S It is based on our previous SODA (Signal Processing On Demand Architecture) architecture, which is a 32-lane, four-processor SIMD optimized for WCDMA of 2 Mbps and IEEE 802.11a. SODA has several drawbacks, such as large file-recording capacity, wasted cycles for data alignment, etc., and can not meet the higher performance and power requirements of emerging standards. We propose SODA-II, which addresses these problems by deploying the following schemes: sequence of operations, cascade execution of SIMD units, step-by-step access to memory and multi-cyclic calculation units. Operation chaining involves the chaining of primitive instructions, thus eliminating unnecessary access to log files and saving energy. Running vector instructions through SIMD drives improves system performance. Staggered execution of the calculation units helps to simplify data alignment networks. It is implemented along with multi-cycling so that the calculation units are occupied most of the time. The proposed architecture is evaluated with an internal architecture emulator that uses a level of components and power models built with Synopsys and Artisan tools.
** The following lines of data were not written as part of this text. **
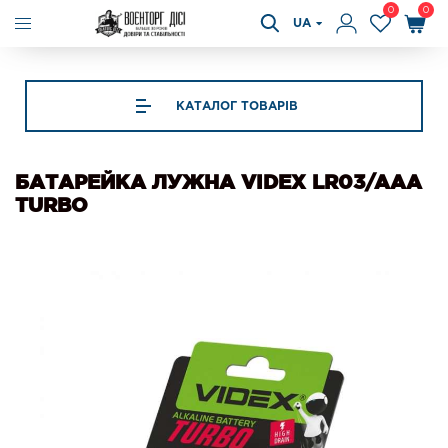
0
0
UA
КАТАЛОГ ТОВАРІВ
БАТАРЕЙКА ЛУЖНА VIDEX LR03/AAA
TURBO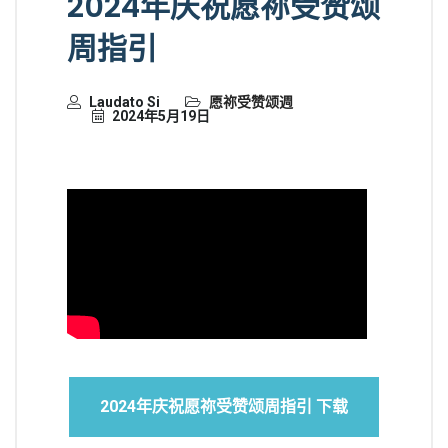
2024年庆祝愿祢受赞颂
周指引
Laudato Si
愿祢受赞颂週
2024年5月19日
2024年庆祝愿祢受赞颂周指引 下载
Wireless communications and, more specifically, increasing penetration of cell phones and cellular infrastructure are the main drivers for the development of new programmable Digital Signal Processors (DSP). In this tutorial, an overview of recent developments in DSP processors architectures is given, making them well suited to run computationally intensive algorithms typically found in communications systems. DSP processors have adapted instruction sets, memory architectures, and data paths to run computationally intensive, efficient, low-power computing algorithms. Basic building blocks include convolutional decoders (mainly the Viterbi algorithm), turbo coding algorithms, FIR filters, voice coders, and so on. This is illustrated with examples of different commercial and research processors.
It is specifically developed for the next generation of digital wireless systems and voice applications. In addition to providing a basic set of instructions, similar to the current 16-bit DSP, it contains characteristic architectural features and unique instructions, which makes the engine highly efficient for intensive computing tasks such as vector quantification and Viterbi operations. The datapath contains two Multiply-Accumulate units and one ALU. The bandwidth of the external memory is maintained in two data buses and two corresponding address buses. Even so, the internal bus network is designed in such a way that all three units operate in parallel. This parallelism is reflected in performance benchmarks. For example, a N-FIR FIR filter will take N / 2 instruction cycles compared to N for a general purpose 16-bit DSP, and will only require half the number of memory accesses for a general-purpose DSP. This efficiency is reflected in the very low MIPS requirement for implementing cellular standards.